Leave the pictures in the listing below aside and reproduce exactly the lines starting with the one with "Predstavljamo" and going on through the one with "ظرفیت آبدهی بالا", both ends included.

• • • •

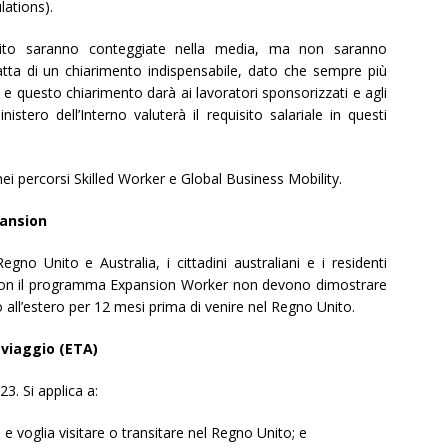
lations).
buito saranno conteggiate nella media, ma non saranno
atta di un chiarimento indispensabile, dato che sempre più
 questo chiarimento darà ai lavoratori sponsorizzati e agli
istero dell’Interno valuterà il requisito salariale in questi
nei percorsi Skilled Worker e Global Business Mobility.
pansion
egno Unito e Australia, i cittadini australiani e i residenti
con il programma Expansion Worker non devono dimostrare
ro all’estero per 12 mesi prima di venire nel Regno Unito.
 viaggio (ETA)
23. Si applica a:
e voglia visitare o transitare nel Regno Unito; e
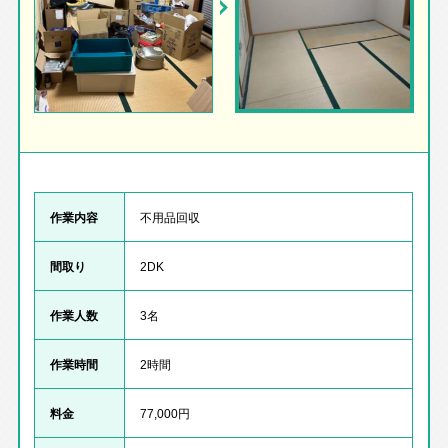
作業内容
不用品回収
間取り
2DK
作業人数
3名
作業時間
2時間
料金
77,000円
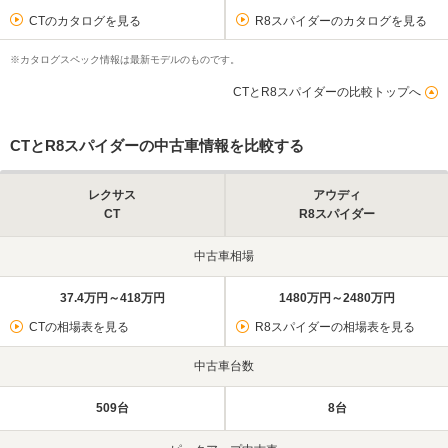
CTのカタログを見る
R8スパイダーのカタログを見る
※カタログスペック情報は最新モデルのものです。
CTとR8スパイダーの比較トップへ
CTとR8スパイダーの中古車情報を比較する
レクサス
アウディ
CT
R8スパイダー
中古車相場
37.4万円～418万円
1480万円～2480万円
CTの相場表を見る
R8スパイダーの相場表を見る
中古車台数
509台
8台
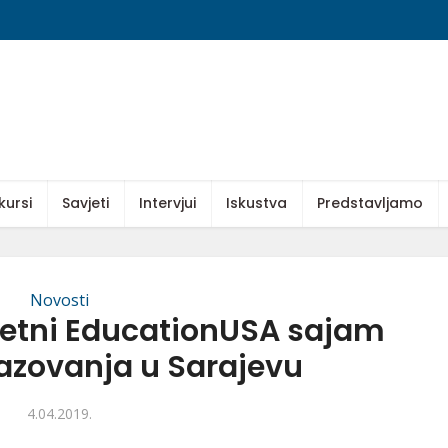
kursi
Savjeti
Intervjui
Iskustva
Predstavljamo
Novosti
ljetni EducationUSA sajam
azovanja u Sarajevu
4.04.2019.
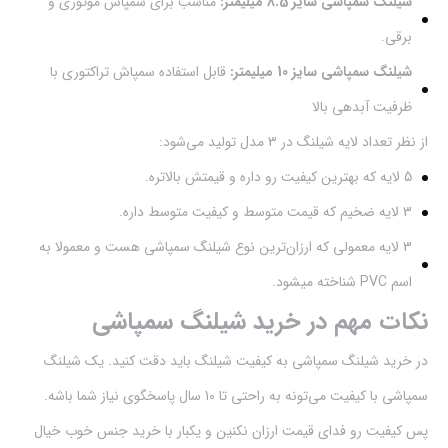
شیلنگ سمپاشی سایز 8.5 میلیمتر:
مناسب برای سمپاش موتوری و
برقی.
شیلنگ سمپاشی سایز 10 میلیمتر:
قابل استفاده سمپاش تراکتوری با
ظرفیت آبدهی بالا
از نظر تعداد لایه شیلنگ در 3 مدل تولید می‌شود:
5 لایه که بهترین کیفیت رو داره و قیمتش بالاتره.
3 لایه ضخیم که قیمت متوسط و کیفیت متوسط داره.
3 لایه معمولی که ارزان‌ترین نوع شیلنگ سمپاشی هست و معمولا به
اسم PVC شناخته میشود.
نکات مهم در خرید شیلنگ سمپاشی
در خرید شیلنگ سمپاشی به کیفیت شیلنگ باید دقت کنید. یک شیلنگ
سمپاشی با کیفیت می‌تونه به راحتی تا 10 سال پاسخگوی نیاز شما باشه.
پس کیفیت رو فدای قیمت ارزان نکنین و یکبار با خرید جنس خوب خیال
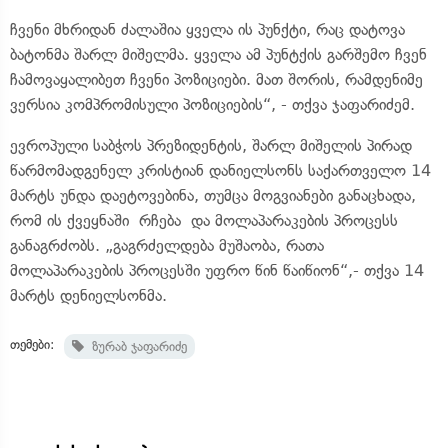
ჩვენი მხრიდან ძალაშია ყველა ის პუნქტი, რაც დატოვა
ბატონმა შარლ მიშელმა. ყველა ამ პუნტქის გარშემო ჩვენ
ჩამოვაყალიბეთ ჩვენი პოზიციები. მათ შორის, რამდენიმე
ვერსია კომპრომისული პოზიციების“, - თქვა ჯაფარიძემ.
ევროპული საბჭოს პრეზიდენტის, შარლ მიშელის პირად
წარმომადგენელ კრისტიან დანიელსონს საქართველო 14
მარტს უნდა დაეტოვებინა, თუმცა მოგვიანები განაცხადა,
რომ ის ქვეყნაში რჩება და მოლაპარაკების პროცესს
განაგრძობს. „გაგრძელდება მუშაობა, რათა
მოლაპარაკების პროცესში უფრო წინ წაიწიონ“,- თქვა 14
მარტს დენიელსონმა.
თემები:
ზურაბ ჯაფარიძე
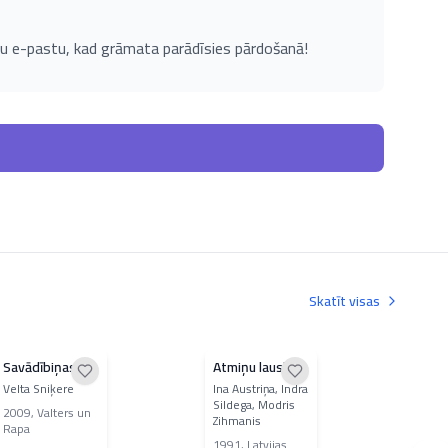
u e-pastu, kad grāmata parādīsies pārdošanā!
Skatīt visas
Savādībiņas
Atmiņu lauskas
Latv
leģ
Velta Sniķere
Ina Austriņa, Indra
Sildega, Modris
201
2009
,
Valters un
Zihmanis
Rapa
1991
,
Latvijas
Pi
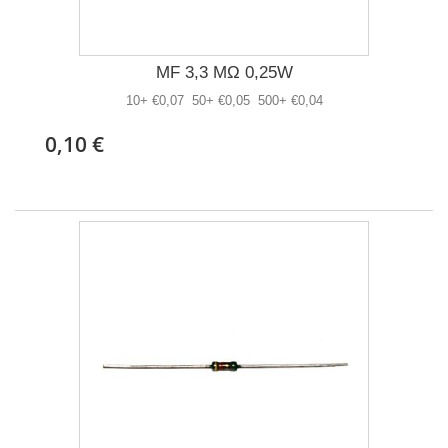
MF 3,3 MΩ 0,25W
10+ €0,07 50+ €0,05 500+ €0,04
0,10 €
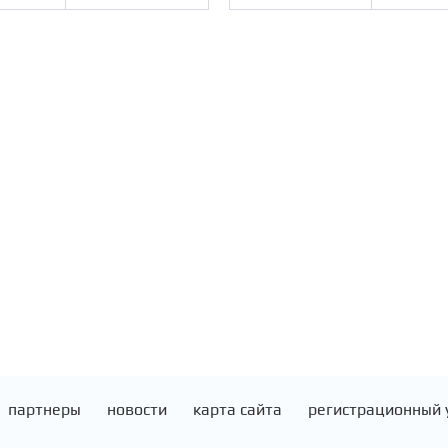
партнеры
новости
карта сайта
регистрационный 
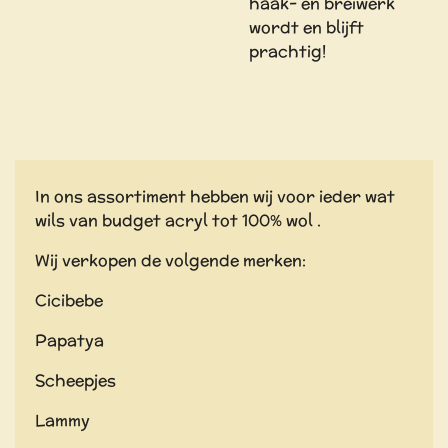
haak- en breiwerk
wordt en blijft
prachtig!
In ons assortiment hebben wij voor ieder wat
wils van budget acryl tot 100% wol .
Wij verkopen de volgende merken:
Cicibebe
Papatya
Scheepjes
Lammy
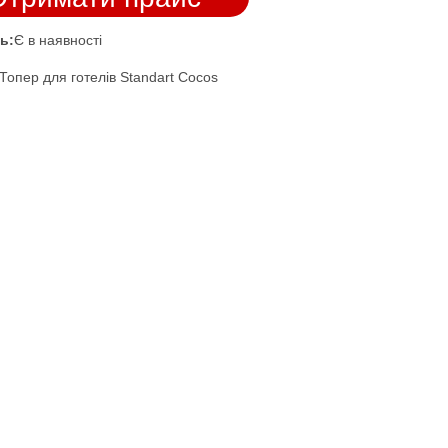
ь:
Є в наявності
Топер для готелів Standart Cocos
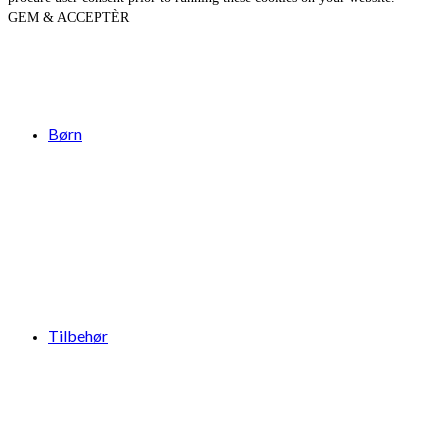
GEM & ACCEPTÈR
Børn
Tilbehør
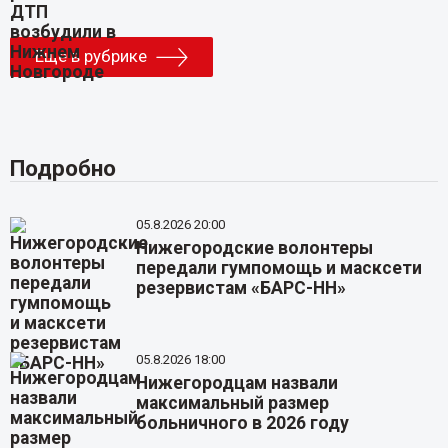
Еще в рубрике
Подробно
05.8.2026 20:00
Нижегородские волонтеры
передали гумпомощь и масксети
резервистам «БАРС-НН»
05.8.2026 18:00
Нижегородцам назвали
максимальный размер
больничного в 2026 году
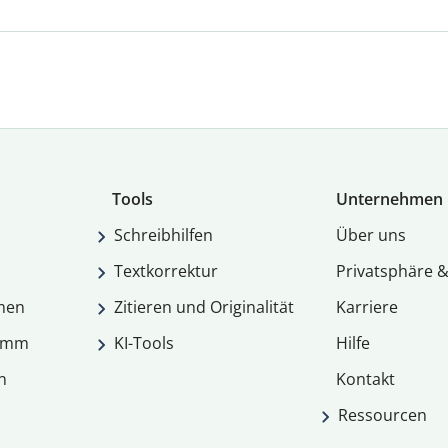
Tools
Unternehmen
Schreibhilfen
Über uns
Textkorrektur
Privatsphäre &
men
Zitieren und Originalität
Karriere
ramm
KI-Tools
Hilfe
n
Kontakt
Ressourcen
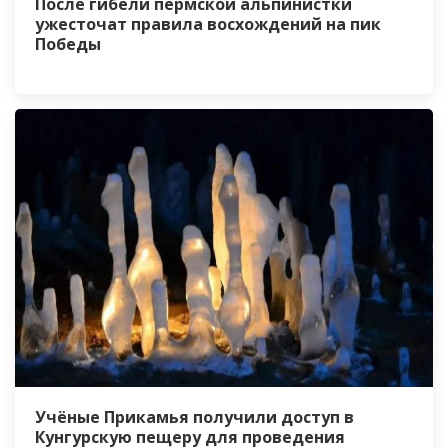
После гибели пермской альпинистки
ужесточат правила восхождений на пик
Победы
Учёные Прикамья получили доступ в
Кунгурскую пещеру для проведения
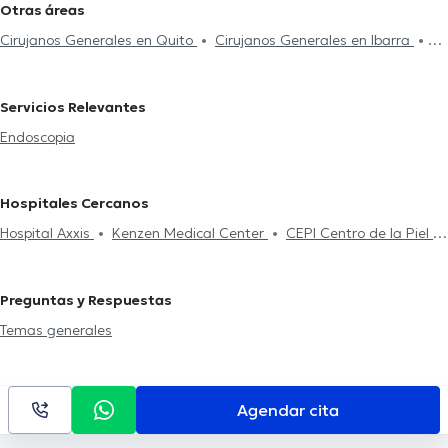
Otras áreas
Cirujanos Generales en Quito
Cirujanos Generales en Ibarra
Cirujanos Generales en Ambato
Servicios Relevantes
Endoscopia
Hospitales Cercanos
Hospital Axxis
Kenzen Medical Center
CEPI Centro de la Piel
Smile District
Clínica Sancho: Av. 6 de Diciembre
Centro
Médico Citimed
Centro de La Visión (Doctores Gabela)
Preguntas y Respuestas
Rogteam Dental Studio
Mentalmed
Clínica Sancho: Citimed
Temas generales
Centro Médico Meditrópoli
Hospital Metropolitano
Fortune
Plaza Business Center
Rgp Orthodentis
Fortune Plaza Torre
Alemania
Clínica Sancho: Av. Amazonas
Centro Quirúrgico Da
Agendar cita
Vinci
Consultorio Quito
Hospital de los Valles
Medical Vision
UIO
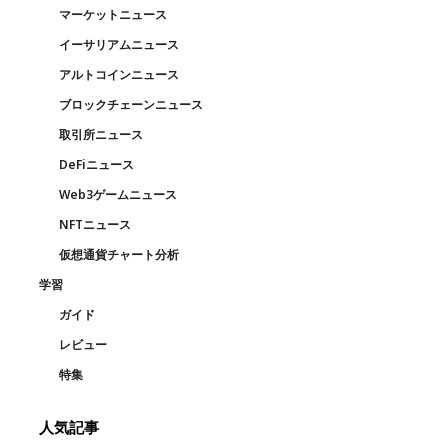
マーケットニュース
イーサリアムニュース
アルトコインニュース
ブロックチェーンニュース
取引所ニュース
DeFiニュース
Web3ゲームニュース
NFTニュース
仮想通貨チャート分析
学習
ガイド
レビュー
特集
人気記事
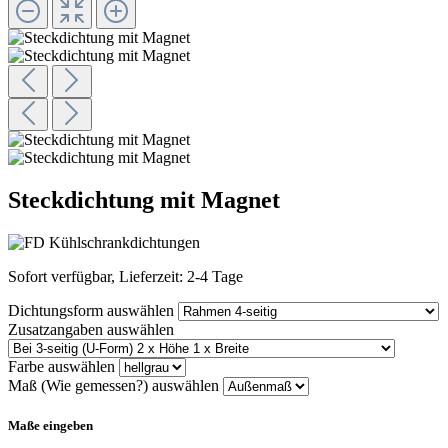
Steckdichtung mit Magnet
Sofort verfügbar, Lieferzeit: 2-4 Tage
Dichtungsform
auswählen
Zusatzangaben
auswählen
Farbe
auswählen
Maß (Wie gemessen?)
auswählen
Maße eingeben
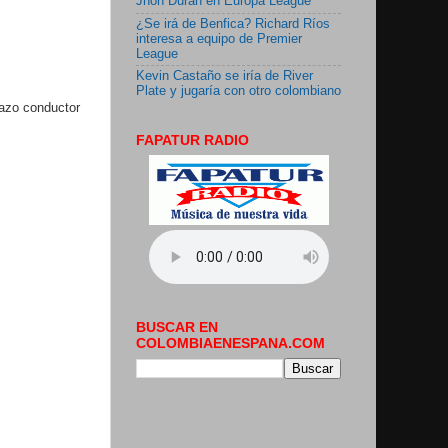
Jhon Durán en Europa League
¿Se irá de Benfica? Richard Ríos
interesa a equipo de Premier
League
Kevin Castaño se iría de River
Plate y jugaría con otro colombiano
lazo conductor
FAPATUR RADIO
BUSCAR EN
COLOMBIAENESPANA.COM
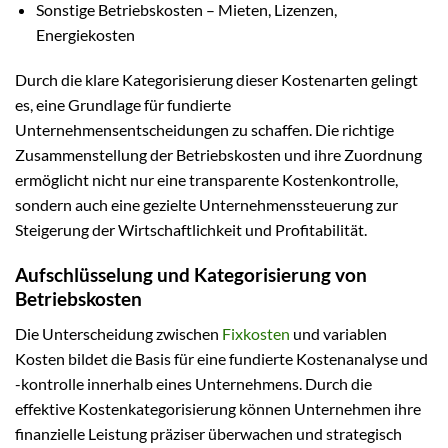
Sonstige Betriebskosten – Mieten, Lizenzen,
Energiekosten
Durch die klare Kategorisierung dieser Kostenarten gelingt
es, eine Grundlage für fundierte
Unternehmensentscheidungen zu schaffen. Die richtige
Zusammenstellung der Betriebskosten und ihre Zuordnung
ermöglicht nicht nur eine transparente Kostenkontrolle,
sondern auch eine gezielte Unternehmenssteuerung zur
Steigerung der Wirtschaftlichkeit und Profitabilität.
Aufschlüsselung und Kategorisierung von
Betriebskosten
Die Unterscheidung zwischen
Fixkosten
und variablen
Kosten bildet die Basis für eine fundierte Kostenanalyse und
-kontrolle innerhalb eines Unternehmens. Durch die
effektive Kostenkategorisierung können Unternehmen ihre
finanzielle Leistung präziser überwachen und strategisch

• • • •

- [Exercise solution]:
Predstavljamo
Novosti
ljetni EducationUSA sajam
azovanja u Sarajevu
4.04.2019.
شیلنگ سمپاشی سایز 8.5 میلیمتر:
مناسب برای سمپاش موتوری و
برقی.
شیلنگ سمپاشی سایز 10 میلیمتر:
قابل استفاده سمپاش تراکتوری با
ظرفیت آبدهی بالا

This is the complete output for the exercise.